Aprovada ontem (3) pelos senadores, a Proposta de Emenda à Constituição (PEC) 33/2017 é originária do Senado, mas como foi alterada na Câmara, precisou de uma nova votação dos senadores.Caso as propostas de criação de um fundo público para financiar campanhas não sejam aprovadas até a próxima sexta-feira (6), esta será a única mudança de reforma política que valerá para as eleições de 2018.

Além de proibir coligações partidárias em eleições para deputados e vereadores, a partir de 2020, a emenda cria uma cláusula de desempenho para que os partidos só tenham acesso aos recursos do Fundo Partidário e ao tempo de propaganda gratuita no rádio e na televisão se atingirem um patamar mínimo de candidatos eleitos em todo o país.

A partir de 2030, somente os partidos que obtiverem no mínimo 3% dos votos válidos, distribuídos em pelo menos um terço dos estados, terão direito aos recursos do Fundo Partidário. Para ter acesso ao benefício, os partidos também deverão ter elegido pelo menos 15 deputados distribuídos em pelo menos um terço dos estados.

O mesmo critério será adotado para definir o acesso dos partidos à propaganda eleitoral gratuita no rádio e na televisão. A mudança, no entanto, será gradual, começando pelo piso de 1,5% dos votos válidos e nove deputados federais eleitos nas eleições de 2018; chegando a 2% e 11 deputados eleitos, em 2022; a 2,5% e 13 eleitos em 2026, até alcançar o índice permanente de 3% e 15 eleitos em 2030.

A solenidade contou com a presença do ministro das Relações Exteriores, Aloysio Nunes, que é senador licenciado, do vice-presidente da Câmara, Fábio Ramalho (PMDB-MG), da relatora da proposta na Câmara, deputada Shéridan (PSDB-RR), além de diversos parlamentares.
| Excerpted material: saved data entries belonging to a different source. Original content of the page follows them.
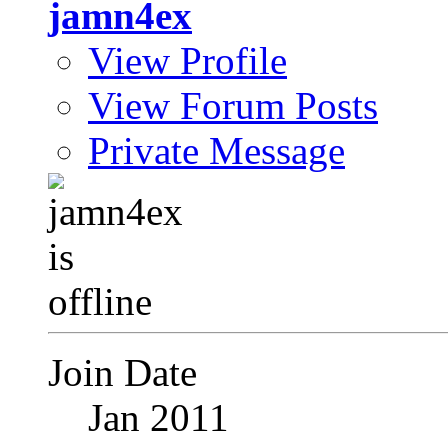
jamn4ex
View Profile
View Forum Posts
Private Message
Join Date
Jan 2011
Ontem (3), após a votação, Eunício Oliveira já havia elogiado a aprovação da matéria. “Nós, hoje, acabamos com essa coisa esdrúxula chamada coligações partidárias proporcionais. Também criamos a cláusula de desempenho, que vai moralizar a vida pública brasileira, diminuindo essa quantidade enorme de partidos”, disse o presidente do Senado, Eunício Oliveira (PMDB-CE).

Durante a tramitação na Câmara, a matéria sofreu críticas de parlamentares de partidos pequenos. Para o líder do PSOL, deputado Glauber Braga (RJ), a cláusula de barreira pode levar à extinção de partidos com pequena representação mas que têm algum tipo de ideologia. “Do jeito que foi aprovado, você coloca em xeque partidos programáticos, ideológicos, que não são os partidos da ordem, que são os grandes partidos brasileiros, que podem ser numericamente pequenos hoje, mas que podem ser a opção dos brasileiros amanhã”, reclamou, na ocasião.